Congenital Hereditary Endothelial Dystrophy Type I

A rare subtype of posterior corneal dystrophy characterized by a diffuse ground-glass appearance of the corneas and marked corneal thickening from birth or infancy without nystagmus, with blurred vision.

Epidemiology

Prevalence of this form of corneal dystrophy is unknown.

Clinical description

Lesions become manifest in the first two years of life with photophobia and tearing. CHED I progresses slowly over 5 to 10 years with increasingly blurred vision, which is worse in the morning. The cornea is swollen due to extensive stromal edema.

Etiology

Exact etiology is unknown but the gene responsible for CHED I has been mapped to the pericentromeric region of chromosome 20 (20p11.2q11.2) in an area overlapping a gene for a type of posterior polymorphous corneal dystrophy (PPCD; see this term).

Diagnostic methods

A posterior collagenous layer of fibrillary collagen contributing to thickening of Descemet membrane is found.
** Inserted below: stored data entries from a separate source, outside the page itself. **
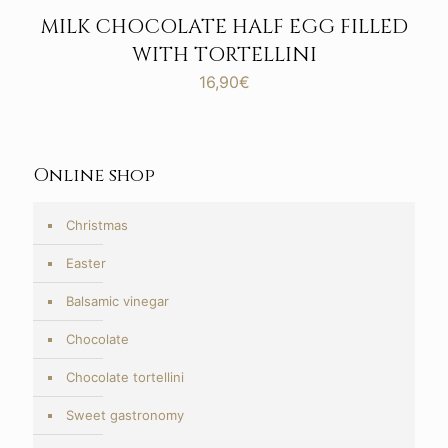
MILK CHOCOLATE HALF EGG FILLED
WITH TORTELLINI
16,90
€
Online shop
Christmas
Easter
Balsamic vinegar
Chocolate
Chocolate tortellini
Sweet gastronomy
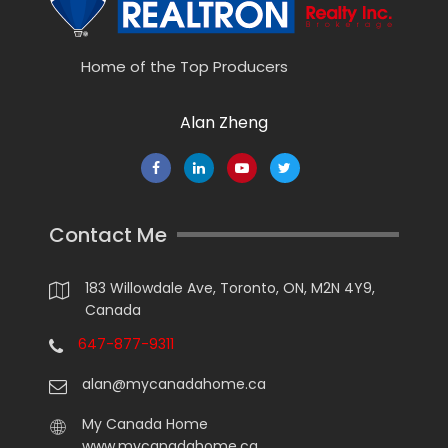
Home of the Top Producers
Alan Zheng
Contact Me
183 Willowdale Ave, Toronto, ON, M2N 4Y9,
Canada
647-877-9311
alan@mycanadahome.ca
My Canada Home
www.mycanadahome.ca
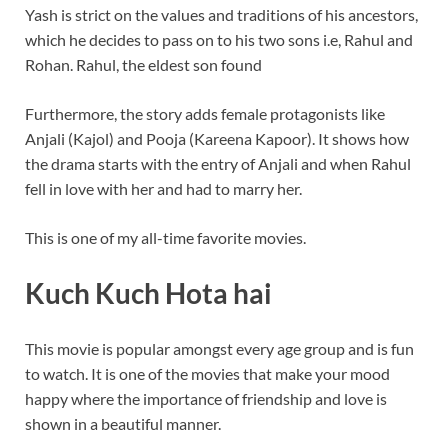
Yash is strict on the values and traditions of his ancestors,
which he decides to pass on to his two sons i.e, Rahul and
Rohan. Rahul, the eldest son found
Furthermore, the story adds female protagonists like
Anjali (Kajol) and Pooja (Kareena Kapoor). It shows how
the drama starts with the entry of Anjali and when Rahul
fell in love with her and had to marry her.
This is one of my all-time favorite movies.
Kuch Kuch Hota hai
This movie is popular amongst every age group and is fun
to watch. It is one of the movies that make your mood
happy where the importance of friendship and love is
shown in a beautiful manner.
Endothelial cells are scant or degenerated when present.

Differential diagnosis

The condition should be distinguished from PPCD due to similar clinical features.

Genetic counseling

Transmission appears to be autosomal dominant.

Management and treatment

Patients with CHED I usually require a penetrating keratoplasty, because procedures for repairing the posterior surface of the cornea, such as a deep lamellar endothelial keratoplasty (DLEK), Descemet stripping endothelial keratoplasty (DSEK), or Descemet stripping automated endothelial keratoplasty (DSAEK) and technically difficult in young children.